Our Story Begins:
Each Single Step
I noticed something over the last few days. You’ll see it too, in that picture up there in particular.
My son is smiling. I get that you might think that’s a pretty normal, common sight. It might seem counter-intuitive, though, if you knew what day this picture was taken.
Sam, my youngest son (by 30 seconds or so…his twin brother likes me to say that), had an “oral interpretation competition.” Think of it like a speech competition where kids recite poems and sections of literature for judges. This, too, might seem solely unremarkable except for the fact that Sam was dying to be part of the competition even though it was held on March 26th.
March 26th is the day his mother, my wife Andrea, died.
The reason that picture is remarkable, hell the entire day on March 26th was remarkable, was in its vanilla blandness. So, okay, giving a speech in front of a bunch of people isn’t bland. Dad coming along and taking a few days off isn’t vanilla. But in the last two years we decided to avoid the stares, pity and sadness and went out of town. One year we visited my parents. Last year we went to Disneyland.

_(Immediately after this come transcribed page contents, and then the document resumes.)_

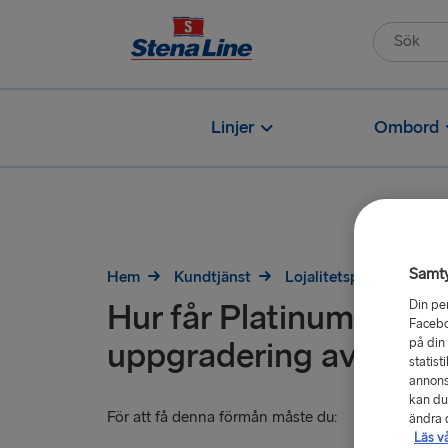
Linjer
Ombord
Samt
Hem
Kundtjänst
Lojalitetsprogram
Din pe
Hur får Platinum-med
Facebo
på din
uppgradering av hytt?
statist
annons
kan du
För att få denna förmån måste du:
ändra d
Läs v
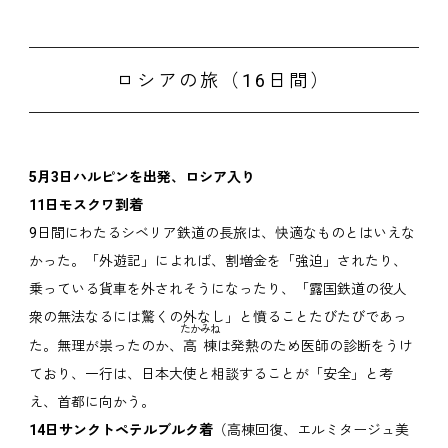
ロシアの旅（16日間）
5月3日ハルピンを出発、ロシア入り
11日モスクワ到着
9日間にわたるシベリア鉄道の長旅は、快適なものとはいえな
かった。「外遊記」によれば、割増金を「強迫」されたり、
乗っている貨車を外されそうになったり、「露国鉄道の役人
衆の無法なるには驚くの外なし」と憤ることたびたびであっ
たかみね
た。無理が祟ったのか、
高棟
は発熱のため医師の診断をうけ
ており、一行は、日本大使と相談することが「安全」と考
え、首都に向かう。
14日サンクトペテルブルク着
（高棟回復、エルミタージュ美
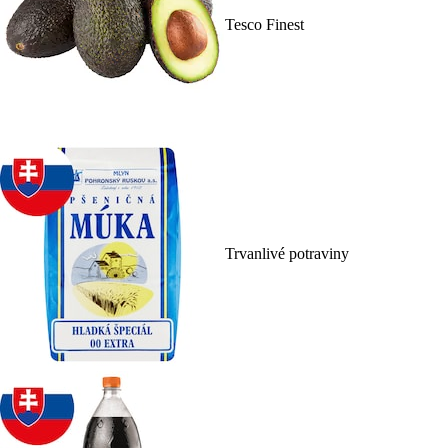
Tesco Finest
Trvanlivé potraviny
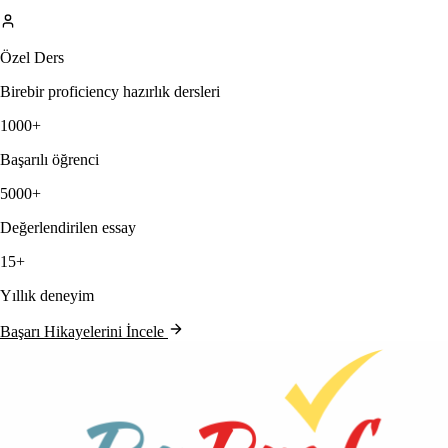
Özel Ders
Birebir proficiency hazırlık dersleri
1000+
Başarılı öğrenci
5000+
Değerlendirilen essay
15+
Yıllık deneyim
Başarı Hikayelerini İncele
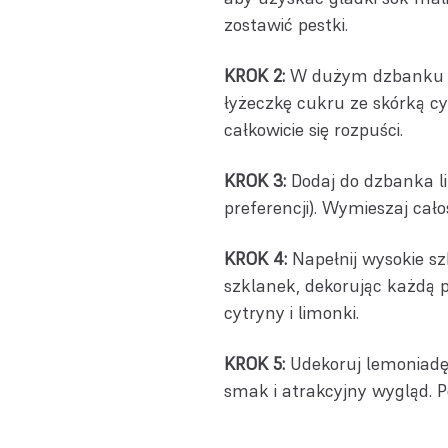
zostawić pestki.
KROK 2:
W dużym dzbanku wym
łyżeczkę cukru ze skórką cy
całkowicie się rozpuści.
KROK 3:
Dodaj do dzbanka li
preferencji). Wymieszaj całoś
KROK 4:
Napełnij wysokie sz
szklanek, dekorując każdą 
cytryny i limonki.
KROK 5:
Udekoruj lemoniadę 
smak i atrakcyjny wygląd. P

This year . . . we stayed home. My son gave a speech, smiled, was nervous, and was practically glowing when the judges told him he did a great job.
It’s something I noticed when putting together our annual video. The smiles. They’re not forced, all the pictures and videos are taken in the moment. They’re all real.

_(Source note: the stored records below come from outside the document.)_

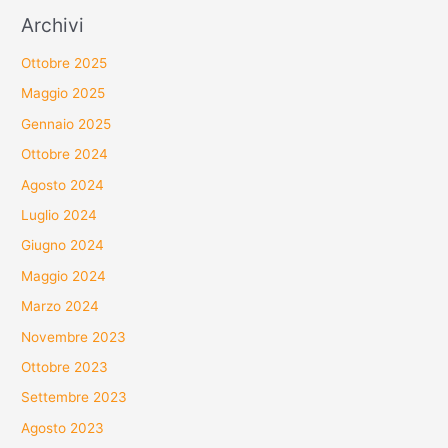
Archivi
Ottobre 2025
Maggio 2025
Gennaio 2025
Ottobre 2024
Agosto 2024
Luglio 2024
Giugno 2024
Maggio 2024
Marzo 2024
Novembre 2023
Ottobre 2023
Settembre 2023
Agosto 2023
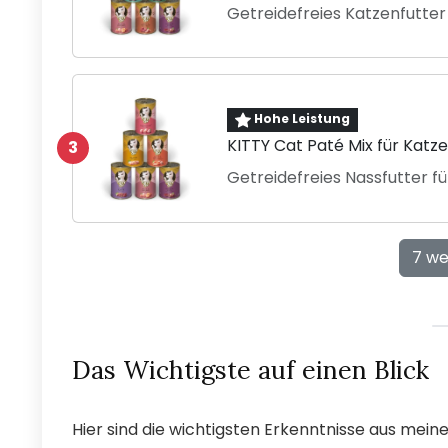
Getreidefreies Katzenfutter
Hohe Leistung
KITTY Cat Paté Mix für Katz
3
Getreidefreies Nassfutter 
7 we
Das Wichtigste auf einen Blick
Hier sind die wichtigsten Erkenntnisse aus mein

I bring this up because it’s easy for people who see a family who suffers a loss to think that, particularly on the anniversary of the person’s death, loss is all we can think about. But we’ve taken such an amazing journey over the last three years it’s not the case. Sure, I don’t have a day go by I don’t miss my wife, Andrea. But missing her isn’t the same as suffering without her. The fact we have done so many things and enjoyed so much life shows me that we’ve learned to live with living without her.

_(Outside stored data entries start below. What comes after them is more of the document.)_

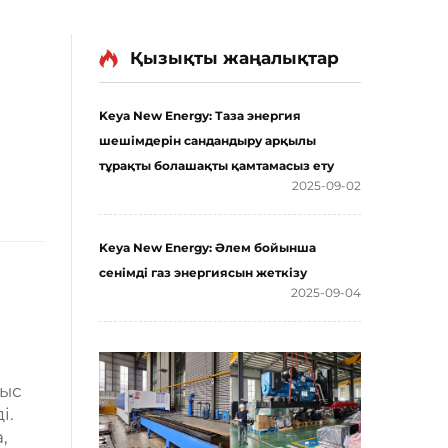
Қызықты жаңалықтар
Keya New Energy: Таза энергия
шешімдерін сандандыру арқылы
тұрақты болашақты қамтамасыз ету
2025-09-02
Keya New Energy: Әлем бойынша
сенімді газ энергиясын жеткізу
2025-09-04
мыс
і.
,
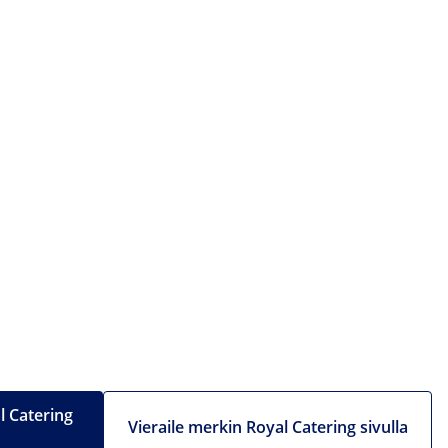
l Catering
Vieraile merkin Royal Catering sivulla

Sam was insistent that we stay home this year so he could give his speech. You know what? I’m glad we did. It’s been three years of struggle, adjustment, and change. Change, as a matter of fact, has been the constant in our home since that day, March 26th, 2011. But change isn’t bad, it can be amazing. We have a better home. We do more with less, we work hard on getting through the day sometimes. None of that is because we don’t have Andrea anymore. It’s all because we do the same thing all of you do. We live.
A relative remembered on this day my walking in from the hospital and telling the kids what had happened. That will remain the worst moment in my life so far, even worse than the few hours prior, in the hospital, watching my wife drift away from me.
No . . . our lives are blandly normal on a day that is, by all accounts, abnormal. After three years . . . I think that’s one of the most amazing feats we’ve achieved so far.
What about you? Do you know someone who suffered a loss? Do you know someone who suffered a loss . . . Do you treat them the same or do you define them by the loss?